Cloudera has published a blog post [1] about the Parquet which seems to be 
answering most of the questions. I would encourage to read that article. It 
specifically talks about relationship with Trevni:

Parquet is designed to bring efficient columnar storage to Hadoop. Compared to, 
and learning from, the initial work done toward this goal in Trevni, Parquet 
includes the following enhancements:

* Efficiently encode nested structures and sparsely populated data based on the 
Google Dremel definition/repetition levels
* Provide extensible support for per-column encodings (e.g. delta, run length, 
etc)
* Provide extensibility of storing multiple types of data in column data (e.g. 
indexes, bloom filters, statistics)
* Offer better write performance by storing metadata at the end of the file

Jarcec

Links:
1: 
http://blog.cloudera.com/blog/2013/03/introducing-parquet-columnar-storage-for-apache-hadoop/

On Tue, Mar 12, 2013 at 01:06:04PM -0700, Kevin Olson wrote:
> Second on that.

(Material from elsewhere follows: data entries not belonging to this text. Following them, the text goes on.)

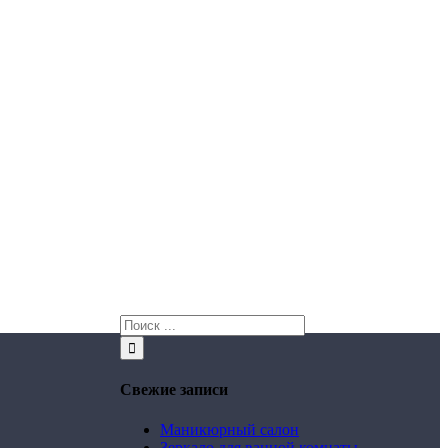
Свежие записи
Маникюрный салон
Зеркало для ванной комнаты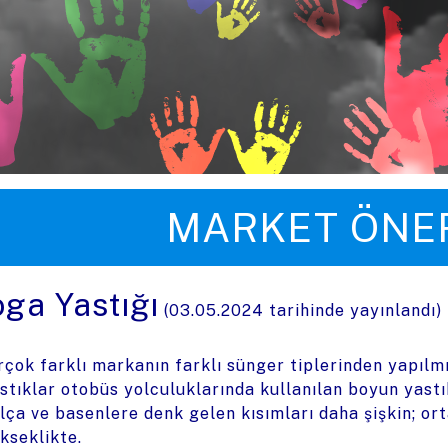
üye zıpla
MARKET ÖNER
oga Yastığı
(
03.05.2024
tarihinde yayınlandı)
rçok farklı markanın farklı sünger tiplerinden yapılm
stıklar otobüs yolculuklarında kullanılan boyun yastık
lça ve basenlere denk gelen kısımları daha şişkin; orta
kseklikte.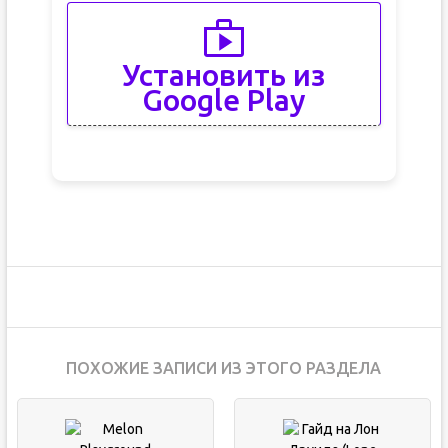
Установить из
Google Play
ПОХОЖИЕ ЗАПИСИ ИЗ ЭТОГО РАЗДЕЛА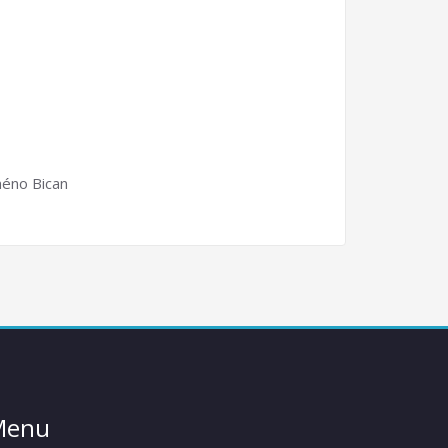
méno Bican
Menu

Parquet looks compelling, but I'm curious to understand why
> Cloudera suddenly switched from espousing future support for Trevni to
> teaming with Twitter on Parquet.
> 
> On Tue, Mar 12, 2013 at 11:01 AM, Stan Rosenberg
> <[email protected]>wrote:
> 
> > Dmitriy,
> >
> > Please excuse my ignorance.  What is/was wrong with trevni
> > (https://github.com/cutting/trevni) ?
> >
> > Thanks,
> >
> > stan
> >
> > On Tue, Mar 12, 2013 at 11:45 AM, Dmitriy Ryaboy <[email protected]>
> > wrote:
> > > Fellow Hadoopers,
> > >
> > > We'd like to introduce a joint project between Twitter and Cloudera
> > > engineers -- a new columnar storage format for Hadoop called Parquet (
> > > http://parquet.github.com).
> > >
> > > We created Parquet to make the advantages of compressed, efficient
> > columnar
> > > data representation available to any project in the Hadoop ecosystem,
> > > regardless of the choice of data processing framework, data model, or
> > > programming language.
> > >
> > > Parquet is built from the ground up with complex nested data structures
> > in
> > > mind. We adopted the repetition/definition level approach to encoding
> > such
> > > data structures, as described in Google's Dremel paper; we have found
> > this
> > > to be a very efficient method of encoding data in non-trivial object
> > > schemas.
> > >
> > > Parquet is built to support very efficient compression and encoding
> > > schemes. Parquet allows compression schemes to be specified on a
> > per-column
> > > level, and is future-proofed to allow adding more encodings as they are
> > > invented and implemented. We separate the concepts of encoding and
> > > compression, allowing parquet consumers to implement operators that work
> > > directly on encoded data without paying decompression and decoding
> > penalty
> > > when possible.
> > >
> > > Parquet is built to be used by anyone. The Hadoop ecosystem is rich with
> > > data processing frameworks, and we are not interested in playing
> > favorites.
> > > We believe that an efficient, well-implemented columnar storage substrate
> > > should be useful to all frameworks without the cost of extensive and
> > > difficult to set up dependencies.
> > >
> > > The initial code, available at https://github.com/Parquet, defines the
> > file
> > > format, provides Java building blocks for processing columnar data, and
> > > implements Hadoop Input/Output Formats, Pig Storers/Loaders, and an
> > example
> > > of a complex integration -- Input/Output formats that can convert
> > > Parquet-stored data directly to and from Thrift objects.
> > >
> > > A preview version of Parquet support will be available in Cloudera's
> > Impala
> > > 0.7.
> > >
> > > Twitter is starting to convert some of its major data source to Parquet
> > in
> > > order to take advantage of the compression and deserialization savings.
> > >
> > > Parquet is currently under heavy development. Parquet's near-term roadmap
> > > includes:
> > > * Hive SerDes (Criteo)
> > > * Cascading Taps (Criteo)
> > > * Support for dictionary encoding, zigzag encoding, and RLE encoding of
> > > data (Cloudera and Twitter)
> > > * Further improvements to Pig support (Twitter)
> > >
> > > Company names in parenthesis indicate whose engineers signed up to do the
> > > work -- others can feel free to jump in too, of course.
> > >
> > > We've also heard requests to provide an Avro container layer, similar to
> > > what we do with Thrift. Seeking volunteers!
> > >
> > > We welcome all feedback, patches, and ideas; to foster community
> > > development, we plan to contribute Parquet to the Apache Incubator when
> > the
> > > development is farther along.
> > >
> > > Regards,
> > > Nong Li, Julien Le Dem, Marcel Kornacker, Todd Lipcon, Dmitriy Ryaboy,
> > > Jonathan Coveney, and friends.